We will now visualise the missingness and perform case deletion. Consider imputing instead and compare results.

library(tidyverse)
library(naniar)

# create a heatmap of all the missing observations
vis_miss(Data)

# Which variables have the most missing data?
sort(colSums(is.na(Data)))

# Remove the variable with the most missingness
Data <- dplyr::select(Data,-hlamismatchesdq)
vis_miss(Data)

# Remove observations with any missingness
Data <- na.omit(Data)
dim(Data)

# recode factors to remove unobserved levels
Data <- droplevels(Data)

4.5 Data for clustering

Cluster only works on numerical variables. We can recode categorical data as vectors of 0’s and 1’s.

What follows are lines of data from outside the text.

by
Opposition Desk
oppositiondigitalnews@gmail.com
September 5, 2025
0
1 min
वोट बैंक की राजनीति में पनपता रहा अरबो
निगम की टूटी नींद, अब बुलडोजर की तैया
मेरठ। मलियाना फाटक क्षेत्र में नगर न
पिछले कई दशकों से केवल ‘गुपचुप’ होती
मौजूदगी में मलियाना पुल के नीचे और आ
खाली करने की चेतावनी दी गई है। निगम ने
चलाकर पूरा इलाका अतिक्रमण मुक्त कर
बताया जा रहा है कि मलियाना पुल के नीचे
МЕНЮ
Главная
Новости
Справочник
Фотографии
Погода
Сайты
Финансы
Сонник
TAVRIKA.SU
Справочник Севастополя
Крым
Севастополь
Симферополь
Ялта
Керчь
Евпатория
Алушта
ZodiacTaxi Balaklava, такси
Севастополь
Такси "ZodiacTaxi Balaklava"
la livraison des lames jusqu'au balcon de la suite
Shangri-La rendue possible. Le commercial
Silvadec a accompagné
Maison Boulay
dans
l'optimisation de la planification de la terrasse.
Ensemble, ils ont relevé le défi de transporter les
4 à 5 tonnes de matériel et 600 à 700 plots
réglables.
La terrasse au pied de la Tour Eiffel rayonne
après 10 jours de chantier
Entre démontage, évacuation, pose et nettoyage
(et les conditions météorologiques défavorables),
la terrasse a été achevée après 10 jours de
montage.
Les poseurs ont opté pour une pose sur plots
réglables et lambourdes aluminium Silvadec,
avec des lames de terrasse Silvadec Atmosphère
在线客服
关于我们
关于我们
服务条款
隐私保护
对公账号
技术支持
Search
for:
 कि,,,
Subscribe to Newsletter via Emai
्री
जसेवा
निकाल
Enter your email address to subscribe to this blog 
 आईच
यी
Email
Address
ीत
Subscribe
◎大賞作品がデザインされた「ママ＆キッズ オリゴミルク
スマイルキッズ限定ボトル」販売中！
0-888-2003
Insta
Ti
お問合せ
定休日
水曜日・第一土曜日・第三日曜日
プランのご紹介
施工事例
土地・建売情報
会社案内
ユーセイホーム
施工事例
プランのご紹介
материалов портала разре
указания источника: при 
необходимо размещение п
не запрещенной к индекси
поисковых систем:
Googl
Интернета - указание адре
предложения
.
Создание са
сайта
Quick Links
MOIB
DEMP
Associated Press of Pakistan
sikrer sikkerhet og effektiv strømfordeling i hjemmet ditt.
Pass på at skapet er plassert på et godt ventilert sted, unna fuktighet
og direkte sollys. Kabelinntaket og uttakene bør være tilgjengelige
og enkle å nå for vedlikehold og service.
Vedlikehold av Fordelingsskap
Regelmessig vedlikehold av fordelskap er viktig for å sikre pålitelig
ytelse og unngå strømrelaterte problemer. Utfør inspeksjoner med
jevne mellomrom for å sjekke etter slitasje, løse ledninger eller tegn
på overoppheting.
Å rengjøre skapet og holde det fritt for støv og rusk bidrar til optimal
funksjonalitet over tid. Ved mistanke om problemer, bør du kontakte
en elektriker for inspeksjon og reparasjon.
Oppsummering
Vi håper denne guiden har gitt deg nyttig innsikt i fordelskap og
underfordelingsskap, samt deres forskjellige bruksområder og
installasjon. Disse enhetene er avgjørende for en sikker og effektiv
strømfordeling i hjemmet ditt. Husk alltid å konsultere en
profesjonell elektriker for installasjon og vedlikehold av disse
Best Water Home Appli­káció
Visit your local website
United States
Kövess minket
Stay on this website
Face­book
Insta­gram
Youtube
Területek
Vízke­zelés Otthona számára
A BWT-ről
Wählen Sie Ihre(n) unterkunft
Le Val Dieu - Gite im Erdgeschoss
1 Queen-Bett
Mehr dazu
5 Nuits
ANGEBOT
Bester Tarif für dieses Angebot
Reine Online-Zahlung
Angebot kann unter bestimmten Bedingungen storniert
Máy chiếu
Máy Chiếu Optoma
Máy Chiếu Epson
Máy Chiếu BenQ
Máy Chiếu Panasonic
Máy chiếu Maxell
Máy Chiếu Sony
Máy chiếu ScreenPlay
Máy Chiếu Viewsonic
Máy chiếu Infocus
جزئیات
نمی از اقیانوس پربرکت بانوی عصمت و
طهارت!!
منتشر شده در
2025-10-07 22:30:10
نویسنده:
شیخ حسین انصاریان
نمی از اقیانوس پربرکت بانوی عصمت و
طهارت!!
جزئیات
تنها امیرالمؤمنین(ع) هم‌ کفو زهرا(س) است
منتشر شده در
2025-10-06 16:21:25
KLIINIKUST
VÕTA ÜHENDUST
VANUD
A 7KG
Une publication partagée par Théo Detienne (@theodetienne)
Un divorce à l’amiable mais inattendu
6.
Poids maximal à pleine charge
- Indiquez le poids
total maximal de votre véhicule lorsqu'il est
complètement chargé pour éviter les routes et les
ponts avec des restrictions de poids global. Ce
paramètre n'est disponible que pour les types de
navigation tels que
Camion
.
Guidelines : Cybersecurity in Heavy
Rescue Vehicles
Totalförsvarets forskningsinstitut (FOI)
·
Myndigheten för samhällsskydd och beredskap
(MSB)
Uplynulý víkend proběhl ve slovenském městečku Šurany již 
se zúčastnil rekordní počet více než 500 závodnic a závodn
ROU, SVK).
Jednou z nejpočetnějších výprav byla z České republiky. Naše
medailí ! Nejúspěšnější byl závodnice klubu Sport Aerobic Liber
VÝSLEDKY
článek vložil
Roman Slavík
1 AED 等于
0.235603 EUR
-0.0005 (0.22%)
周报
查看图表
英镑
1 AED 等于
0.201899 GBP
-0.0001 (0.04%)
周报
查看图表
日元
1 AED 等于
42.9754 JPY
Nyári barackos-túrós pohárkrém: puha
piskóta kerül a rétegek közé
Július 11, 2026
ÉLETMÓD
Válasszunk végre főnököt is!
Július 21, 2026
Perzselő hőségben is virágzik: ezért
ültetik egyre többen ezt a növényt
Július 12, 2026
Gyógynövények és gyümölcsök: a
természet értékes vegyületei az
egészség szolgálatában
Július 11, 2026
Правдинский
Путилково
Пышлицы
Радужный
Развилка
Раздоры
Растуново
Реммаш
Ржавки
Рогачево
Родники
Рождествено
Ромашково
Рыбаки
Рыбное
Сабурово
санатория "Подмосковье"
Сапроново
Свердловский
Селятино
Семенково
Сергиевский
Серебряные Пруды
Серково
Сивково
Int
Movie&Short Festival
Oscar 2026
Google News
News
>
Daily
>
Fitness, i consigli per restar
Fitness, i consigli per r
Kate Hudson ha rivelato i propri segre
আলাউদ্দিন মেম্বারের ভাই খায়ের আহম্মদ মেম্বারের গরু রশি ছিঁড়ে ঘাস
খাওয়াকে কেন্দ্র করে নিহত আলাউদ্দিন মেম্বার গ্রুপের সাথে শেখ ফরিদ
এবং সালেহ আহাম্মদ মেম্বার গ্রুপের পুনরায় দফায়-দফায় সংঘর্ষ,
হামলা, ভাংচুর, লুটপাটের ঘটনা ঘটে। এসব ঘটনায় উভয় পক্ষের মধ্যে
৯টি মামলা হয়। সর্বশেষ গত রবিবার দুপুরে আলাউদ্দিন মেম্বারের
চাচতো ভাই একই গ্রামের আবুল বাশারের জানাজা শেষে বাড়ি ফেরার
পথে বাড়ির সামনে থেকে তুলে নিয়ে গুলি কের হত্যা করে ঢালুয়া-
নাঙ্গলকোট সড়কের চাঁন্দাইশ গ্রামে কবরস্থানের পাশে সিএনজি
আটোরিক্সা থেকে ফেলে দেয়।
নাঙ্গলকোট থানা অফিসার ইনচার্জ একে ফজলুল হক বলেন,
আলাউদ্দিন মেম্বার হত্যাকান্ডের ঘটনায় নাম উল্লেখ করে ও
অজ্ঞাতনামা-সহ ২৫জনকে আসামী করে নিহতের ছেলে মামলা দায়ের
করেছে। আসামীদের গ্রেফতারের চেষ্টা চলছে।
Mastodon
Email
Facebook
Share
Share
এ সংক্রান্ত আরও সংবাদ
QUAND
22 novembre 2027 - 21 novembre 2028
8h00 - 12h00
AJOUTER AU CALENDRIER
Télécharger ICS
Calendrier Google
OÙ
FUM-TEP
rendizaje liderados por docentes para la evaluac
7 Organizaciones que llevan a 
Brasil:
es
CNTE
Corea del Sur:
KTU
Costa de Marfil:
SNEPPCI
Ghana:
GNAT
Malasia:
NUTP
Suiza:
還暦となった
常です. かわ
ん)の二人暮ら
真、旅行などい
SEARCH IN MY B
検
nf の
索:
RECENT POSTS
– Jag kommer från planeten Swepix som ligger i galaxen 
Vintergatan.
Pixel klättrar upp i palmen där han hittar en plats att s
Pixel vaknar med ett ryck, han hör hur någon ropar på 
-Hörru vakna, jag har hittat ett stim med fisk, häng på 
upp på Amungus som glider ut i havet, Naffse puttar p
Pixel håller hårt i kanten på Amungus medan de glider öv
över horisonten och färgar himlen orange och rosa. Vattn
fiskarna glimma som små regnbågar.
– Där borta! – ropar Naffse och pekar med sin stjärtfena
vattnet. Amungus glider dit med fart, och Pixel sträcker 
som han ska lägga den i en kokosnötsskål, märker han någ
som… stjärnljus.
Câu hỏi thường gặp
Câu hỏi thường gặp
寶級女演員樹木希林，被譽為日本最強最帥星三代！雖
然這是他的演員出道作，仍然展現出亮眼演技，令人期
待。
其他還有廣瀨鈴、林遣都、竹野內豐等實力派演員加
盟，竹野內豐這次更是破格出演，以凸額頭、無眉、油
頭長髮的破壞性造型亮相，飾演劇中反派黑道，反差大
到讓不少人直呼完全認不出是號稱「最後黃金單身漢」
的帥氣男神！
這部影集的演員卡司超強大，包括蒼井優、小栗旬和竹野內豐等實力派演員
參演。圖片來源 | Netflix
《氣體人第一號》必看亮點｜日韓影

# Convert data to numerical ignore transplant status and intercept
# look at the examples in ?model.matrix
# the . means use all columns, the minus means exclude transplantstatus
# We will talk more about this weird notation in Week 6.

DataM <- model.matrix(~ . -transplantstatus,Data)[,-1]

# Let's only consider categories with more than 10 observations
DataM <- DataM[,colSums(DataM!=0)>=10]

# Extension... google Gower's distance

4.6 Rmarkdown report

Provide your data analytics code as well as a summary of your findings in a reproducible report (e.g. Rmarkdown report).